_RECORD EXCERPTS_.
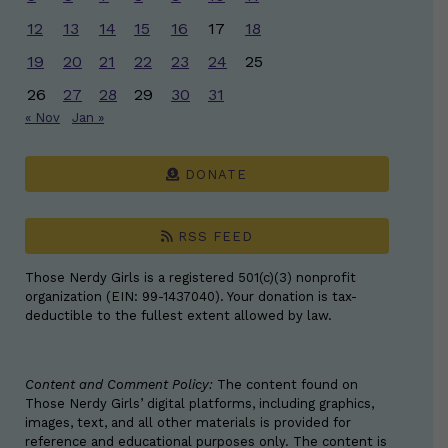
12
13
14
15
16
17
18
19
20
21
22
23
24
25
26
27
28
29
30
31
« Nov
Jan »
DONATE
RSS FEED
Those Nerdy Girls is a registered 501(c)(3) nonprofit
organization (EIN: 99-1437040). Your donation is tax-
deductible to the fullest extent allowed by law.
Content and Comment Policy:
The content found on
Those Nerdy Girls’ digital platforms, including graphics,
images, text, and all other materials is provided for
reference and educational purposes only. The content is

--

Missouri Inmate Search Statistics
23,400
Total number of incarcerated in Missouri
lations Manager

_EXERCISE INSTRUCTIONS_. Above is a listing; report how many of its lines include the word "Girls", giving the number only.

_ANSWER_. 2